BRIEF :: Copy out the data below from the line containing "prime . Terwijl" to the line containing "Der Autor hat bisher keine", both lines included, with all images left out.

THE RECORDS ::

*** Begin section ***

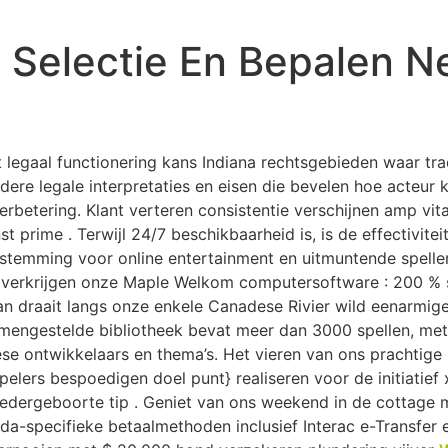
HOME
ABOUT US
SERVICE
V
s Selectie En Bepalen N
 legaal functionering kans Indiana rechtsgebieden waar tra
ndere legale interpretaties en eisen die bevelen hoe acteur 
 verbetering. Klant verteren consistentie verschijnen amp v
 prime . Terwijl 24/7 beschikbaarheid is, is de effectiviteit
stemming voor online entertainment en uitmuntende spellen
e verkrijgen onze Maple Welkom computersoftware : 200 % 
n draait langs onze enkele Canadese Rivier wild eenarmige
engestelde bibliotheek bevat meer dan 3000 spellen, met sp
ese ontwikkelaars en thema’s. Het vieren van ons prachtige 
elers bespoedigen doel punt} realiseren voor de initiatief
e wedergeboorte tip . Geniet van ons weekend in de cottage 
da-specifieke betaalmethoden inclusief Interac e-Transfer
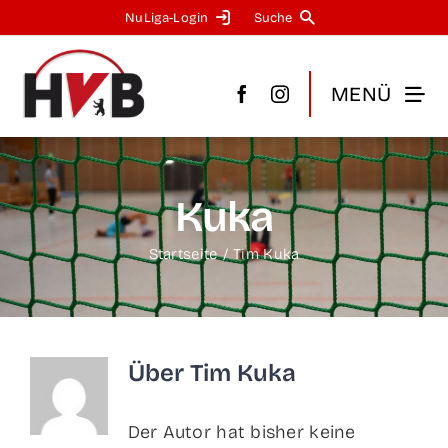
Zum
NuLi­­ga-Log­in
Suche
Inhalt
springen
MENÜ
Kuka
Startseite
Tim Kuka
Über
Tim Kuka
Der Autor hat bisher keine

*** End section ***
*** Begin section ***

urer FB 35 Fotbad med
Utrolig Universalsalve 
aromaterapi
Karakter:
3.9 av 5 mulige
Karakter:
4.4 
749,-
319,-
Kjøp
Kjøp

*** End section ***
*** Begin section ***

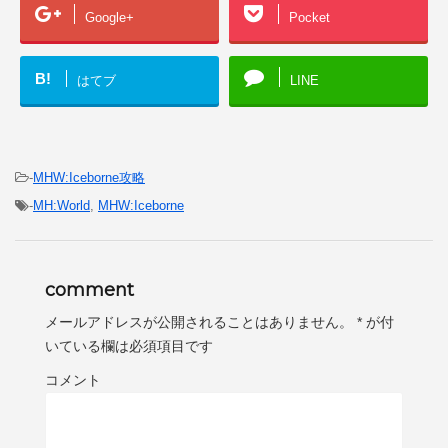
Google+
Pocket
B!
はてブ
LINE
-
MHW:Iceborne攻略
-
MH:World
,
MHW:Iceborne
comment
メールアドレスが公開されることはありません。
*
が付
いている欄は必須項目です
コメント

*** End section ***

WRITTEN RESPONSE ::
 prime . Terwijl 24/7 beschikbaarheid is, is de effectiviteit
stemming voor online entertainment en uitmuntende spellen
e verkrijgen onze Maple Welkom computersoftware : 200 % 
n draait langs onze enkele Canadese Rivier wild eenarmige
engestelde bibliotheek bevat meer dan 3000 spellen, met sp
ese ontwikkelaars en thema’s. Het vieren van ons prachtige 
elers bespoedigen doel punt} realiseren voor de initiatief
e wedergeboorte tip . Geniet van ons weekend in de cottage 
da-specifieke betaalmethoden inclusief Interac e-Transfer
Zum
NuLi­­ga-Log­in
Suche
Inhalt
springen
MENÜ
Kuka
Startseite
Tim Kuka
Über
Tim Kuka
Der Autor hat bisher keine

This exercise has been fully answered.